The New York Law Journal, founded in 1888, is a legal periodical covering the legal profession in the U.S. state of New York.

==Background==
The newspaper, published Monday through Friday, provides daily coverage of civil and criminal cases from state and federal courts, as well as news about court administration, large and small law firms, elected officials, government offices, law schools, nonprofit agencies, in-house legal departments, and bar associations. It provides analysis and insight in columns written by leading professionals and serves as the official publication for the First and Second Judicial Departments. The newspaper publishes a number of special issues, including its "NYLJ 100" rankings of New York's 100 largest law firms.

The Law Journal is published by ALM.

The Law Journal is published Monday through Friday, except on February 20 in honor of President's Day. With a circulation of 11,450, which it says makes it the highest circulation legal daily newspaper in the United States. As of 1989, when it had 85,000 readers, the $239,630 average annual household income of readers was the highest of any daily newspaper in the country. The paper's website has 3,500 paid subscribers.

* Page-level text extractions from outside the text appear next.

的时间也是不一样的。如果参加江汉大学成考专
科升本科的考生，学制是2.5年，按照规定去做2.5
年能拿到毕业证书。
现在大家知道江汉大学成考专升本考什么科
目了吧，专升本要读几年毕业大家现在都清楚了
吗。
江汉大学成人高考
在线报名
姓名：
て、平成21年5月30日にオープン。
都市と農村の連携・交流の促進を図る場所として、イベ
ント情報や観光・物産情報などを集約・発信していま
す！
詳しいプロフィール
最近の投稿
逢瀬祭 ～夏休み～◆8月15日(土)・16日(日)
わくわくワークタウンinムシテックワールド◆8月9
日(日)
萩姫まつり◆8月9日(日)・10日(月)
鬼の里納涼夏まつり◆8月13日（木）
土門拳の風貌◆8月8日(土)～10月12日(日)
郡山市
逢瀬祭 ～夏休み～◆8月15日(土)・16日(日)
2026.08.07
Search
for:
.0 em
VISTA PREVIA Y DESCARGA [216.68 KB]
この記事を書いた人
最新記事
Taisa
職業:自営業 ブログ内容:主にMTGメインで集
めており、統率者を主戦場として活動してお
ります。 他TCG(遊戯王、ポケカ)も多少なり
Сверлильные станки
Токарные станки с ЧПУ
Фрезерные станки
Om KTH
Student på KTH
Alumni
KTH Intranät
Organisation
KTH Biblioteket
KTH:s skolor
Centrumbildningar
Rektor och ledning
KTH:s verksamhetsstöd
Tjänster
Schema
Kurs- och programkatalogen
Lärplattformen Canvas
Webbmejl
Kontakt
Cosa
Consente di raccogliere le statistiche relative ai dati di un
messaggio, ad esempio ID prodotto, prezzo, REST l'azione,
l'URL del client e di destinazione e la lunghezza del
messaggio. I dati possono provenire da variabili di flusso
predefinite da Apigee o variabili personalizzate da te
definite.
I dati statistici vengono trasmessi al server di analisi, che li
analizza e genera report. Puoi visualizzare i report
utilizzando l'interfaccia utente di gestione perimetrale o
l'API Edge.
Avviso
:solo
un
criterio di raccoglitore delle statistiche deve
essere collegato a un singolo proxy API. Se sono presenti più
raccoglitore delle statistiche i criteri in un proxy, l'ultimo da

Its primary audience is litigators. Because the full decisions of many New York City court cases, particularly the New York City Civil Court, are reported only in the Law Journal, it is common for lawyers practicing in these courts to cite to the newspaper for case law authority. The Law Journal is also one of the accepted newspapers regularly used to serve process by publication of legal notices.

The full text of most Law Journal articles on its website is available to subscribers only; however, a selection of articles from NYLJ and other ALM properties is available for free on ALM's New York Law Journal website.

The newspaper began publishing personal advertisements in October 1989.